Regarding Neural Network: At my last job, we tried to find the best representation of algorithms to test their perf. There was several things that I got opinions about:
Recomendation systems are too secret at the moment. You can’t find a real open source recomendation system that is big enough for you to care about. I think that’s the reason the 6/9 Neural Networks were better than regular approaches. It’s still possible that the real hidden networks are worse than the regular, but I just can’t be sure.
Quantization works only when your SNR is high enough, at least without retraining, which makes sense. On classification networks, it’s fairly easy to quantize because lowering your SNR does almost nothing to the result. On GANs, I think it’s almost impossible to quantize without seeing worse results. As NN started with classification, it was easy to jump on that train. I don’t think it’s still that much of a viable solution. I believe that bfloat16 or tensorfloat32 is a better solution
It’s fairly hard to get performance out of prunning. Just taking out 90% of the values and setting them to zero means nothing for simd mat multiply. You need to chop out a bunch of channels to make it worth while, and even then, it’s not that easy to get meaningful performance out of it.
I don’t think that LSTM is really that good. It’s old and it passed the test of time, but you really need to change all of those sigmoids to a normal activation function like relu or something suffiencently easy to compute.
degskisays:
The article on neural networks is interesting.
I have dabbled with ann’s since the 90’s. There was no tensorflow or caffe, write from scratch, while the research was slowly advancing, it was all (the research) written down on trees (imagine). I don’t know where to begin to explain why I think it’s all wrong.

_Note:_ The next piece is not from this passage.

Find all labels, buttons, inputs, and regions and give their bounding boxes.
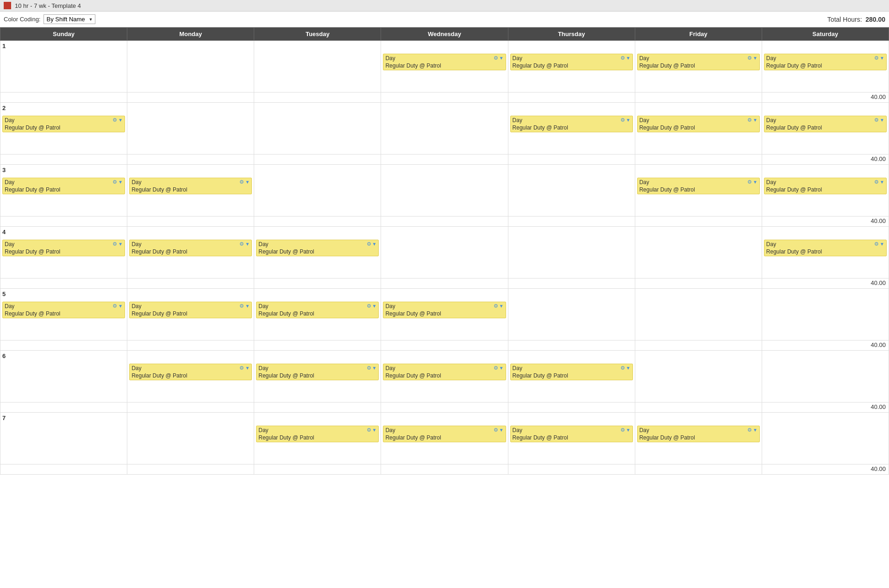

It starts with (of course the usual guys), but for me there was in particular Bogdan Wilamovski (http://www.eng.auburn.edu/~wilambm/), he’s not pretty, but has something to say. He demonstrates that a fully connected cascade network is the most general shape of (feed-forward) ann’s (all shape networks are captured by this architecture). This implies that optimizing a network comes down to giving it enough nodes that it has enough plasticity to function (too little, won’t converge), too much over-learning and waste of calculation.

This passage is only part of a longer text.